Em Inglaterra, o número de mortes provocadas pelo uso desta substância combinada com álcool ou outras drogas, já chegou às quatro dezenas, razão pela qual o país tomou acções punitivas.
Segundo Ana Gallego, técnica do Observatório Europeu da Droga e da Toxicodependência (OEDT), em Julho deste ano, houve mesmo uma reunião para analisar os riscos desta substância. Segundo o relatório que daqui resultou, «há provas emergentes de que a nova substância psicoactiva mefedrona está a ser usada na Europa». O mesmo relatório destaca que «os efeitos na saúde continuam desconhecidos. Não há ainda estudos sobre o potencial tóxico para o uso crónico da mefedrona».
A OEDT concluiu mesmo que, «no pouco tempo em que está disponível no mercado, a mefedrona estabeleceu-se como substância procurada e alguns consumidores já a preferem às outras drogas mais estabelecidas. Tem potencial para se difundir, podendo constituir uma ameaça para a saúde e a sociedade». Recomenda, portanto, o controlo da substância.
Meses antes, no último relatório anual do OEDT, a mefedrona não era ainda referida. Mas uma outra substância era: a ketamina. Também conhecida como K, Special K, Super K, Vitamina K, trata-se de um anestésico preferencialmente para uso veterinário, sobretudo com cavalos, mas que também pode ser usado com seres humanos em pequenas cirurgias.
Foi produzida em 1965 pelos laboratórios Parke & Davis como anestésico e usada no Vietname para diminuir a dor dos feridos. A partir dos anos 70 começou a surgir em festas. Segundo o OEDT, este consumo estará a descer, mas já o Órgão Internacional de Controlo de Estupefacientes, indica o oposto. Isto apesar de o seu consumo continuar inferior ao de outras substâncias.

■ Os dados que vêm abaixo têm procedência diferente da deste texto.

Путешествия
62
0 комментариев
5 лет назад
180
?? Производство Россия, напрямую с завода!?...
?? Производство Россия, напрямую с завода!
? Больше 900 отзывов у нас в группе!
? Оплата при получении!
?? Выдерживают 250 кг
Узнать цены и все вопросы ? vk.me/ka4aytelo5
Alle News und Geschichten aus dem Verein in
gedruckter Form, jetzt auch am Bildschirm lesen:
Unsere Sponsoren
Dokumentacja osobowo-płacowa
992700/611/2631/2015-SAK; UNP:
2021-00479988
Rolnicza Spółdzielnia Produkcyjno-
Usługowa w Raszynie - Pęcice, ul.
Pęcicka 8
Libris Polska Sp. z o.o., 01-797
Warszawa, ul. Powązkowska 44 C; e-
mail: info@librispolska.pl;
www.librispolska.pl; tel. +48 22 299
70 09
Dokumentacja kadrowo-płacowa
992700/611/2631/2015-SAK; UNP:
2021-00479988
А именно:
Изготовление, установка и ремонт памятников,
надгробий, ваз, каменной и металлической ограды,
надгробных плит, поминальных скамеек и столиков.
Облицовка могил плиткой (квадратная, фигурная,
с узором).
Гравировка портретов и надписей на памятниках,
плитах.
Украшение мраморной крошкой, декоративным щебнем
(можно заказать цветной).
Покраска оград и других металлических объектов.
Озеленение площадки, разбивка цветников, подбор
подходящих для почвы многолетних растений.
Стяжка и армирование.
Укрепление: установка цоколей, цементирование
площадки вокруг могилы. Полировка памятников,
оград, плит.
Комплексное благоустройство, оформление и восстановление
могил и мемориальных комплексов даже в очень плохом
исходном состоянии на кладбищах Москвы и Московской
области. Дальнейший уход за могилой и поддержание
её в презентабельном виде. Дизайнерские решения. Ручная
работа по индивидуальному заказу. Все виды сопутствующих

Henrique Moreira da Cruz, veterinário especialista em equinos, explicou ao SOL que a ketamina é «usada essencialmente para a indução da anestesia geral nos cavalos. O cavalo fica em estado de relaxamento muscular, perde os sentidos e cai no chão, meio a dormir. É uma anestesia dissociativa – por isso, quando usada em cirurgias com seres humanos, as pessoas dizem que se apercebem, mas não sentem dor».

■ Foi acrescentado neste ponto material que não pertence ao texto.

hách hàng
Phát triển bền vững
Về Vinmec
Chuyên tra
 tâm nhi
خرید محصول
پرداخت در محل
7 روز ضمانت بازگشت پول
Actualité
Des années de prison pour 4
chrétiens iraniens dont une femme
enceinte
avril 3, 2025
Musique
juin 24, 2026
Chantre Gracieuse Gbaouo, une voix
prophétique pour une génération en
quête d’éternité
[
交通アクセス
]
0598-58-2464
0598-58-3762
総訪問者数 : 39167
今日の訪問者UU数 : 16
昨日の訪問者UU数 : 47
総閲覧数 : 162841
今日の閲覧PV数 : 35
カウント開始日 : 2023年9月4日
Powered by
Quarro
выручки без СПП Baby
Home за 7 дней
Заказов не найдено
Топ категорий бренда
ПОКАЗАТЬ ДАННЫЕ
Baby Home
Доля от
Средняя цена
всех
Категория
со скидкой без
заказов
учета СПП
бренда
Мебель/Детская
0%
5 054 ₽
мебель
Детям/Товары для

O veterinário admite conhecer os efeitos alucinogénios da ketamina, mas ressalva que é uma substância «licenciada» para médicos e veterinários, e portanto de fácil acesso para estes. «A forma como depois é utilizada é da responsabilidade de cada profissional», diz, assumindo que, muitas vezes, o proprietário dos animais não tem o chamado livro de exploração – onde o veterinário deve tomar nota do uso das substâncias que adquiriu, de forma a controlar a compra e uso. Quanto a preços, cada frasco de dez mililitros – a dose para anestesiar um cavalo – pode custar entre 30 a 40 euros. Na internet são vários os sites onde se pode comprar. E não é preciso ser profissional.

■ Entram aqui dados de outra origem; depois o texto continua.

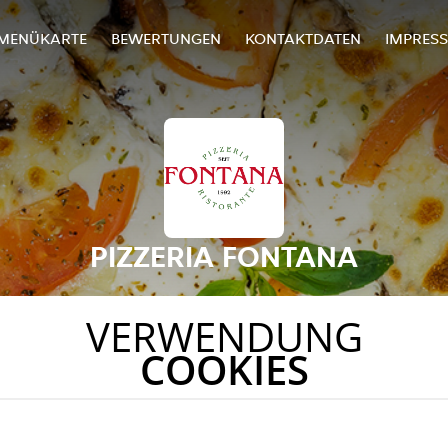
MENÜKARTE
BEWERTUNGEN
KONTAKTDATEN
IMPRES
PIZZERIA FONTANA
VERWENDUNG
COOKIES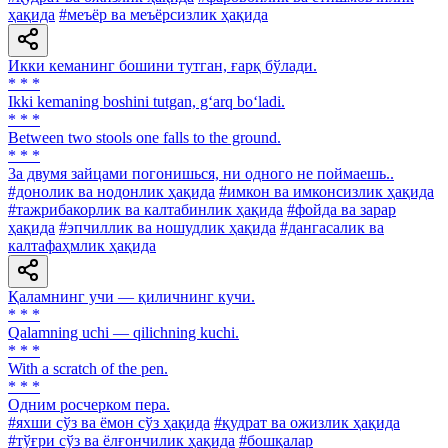
ҳақида
#меъёр ва меъёрсизлик ҳақида
Икки кеманинг бошини тутган, ғарқ бўлади.
* * *
Ikki kemaning boshini tutgan, g‘arq bo‘ladi.
* * *
Between two stools one falls to the ground.
* * *
3a двумя зайцами погонишься, ни одного не поймаешь..
#донолик ва нодонлик ҳақида
#имкон ва имконсизлик ҳақида
#тажрибакорлик ва калтабинлик ҳақида
#фойда ва зарар
ҳақида
#эпчиллик ва ношудлик ҳақида
#дангасалик ва
калтафаҳмлик ҳақида
Қаламнинг учи — қиличнинг кучи.
* * *
Qalamning uchi — qilichning kuchi.
* * *
With a scratch of the pen.
* * *
Одним росчерком пера.
#яхши сўз ва ёмон сўз ҳақида
#қудрат ва ожизлик ҳақида
#тўғри сўз ва ёлғончилик ҳақида
#бошқалар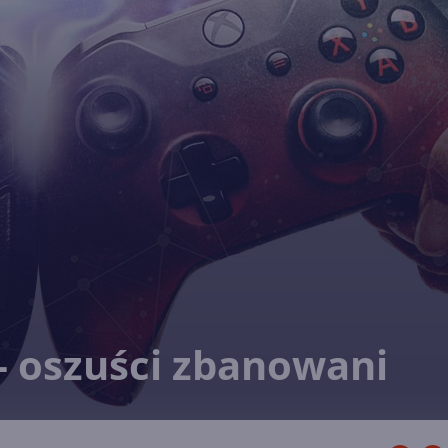
 - oszuści zbanowani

A ketamina pode ser inalada, misturada em bebidas não alcoólicas, fumada ou injectada directamente num músculo. Provoca o entorpecimento das extremidades do corpo, a ilusão da distorção do corpo, dificuldade em controlar movimentos e sentimentos, alucinações, experiências de separação entre corpo e mente, vómitos, diminuição da sensibilidade à dor. Pode mesmo levar a experiências de quase morte, coma, pensamentos suicidas e perda de memória. Em alguns países da Europa já foi ilegalizada.
A ironia é que recentemente foi publicado um estudo na revista Science que aponta novas propriedades para a ketamina. Segundo o professor Ronald Duman, da Universidade de Yale, responsável pelo estudo, esta é «uma droga mágica – uma só dose pode retirar rapidamente as pessoas da depressão e durar de sete a dez dias». Testes realizados no Connecticut Mental Health Centre concluíram que 70% dos doentes deprimidos que durante anos não reagiram a tratamentos melhoraram no espaço de horas.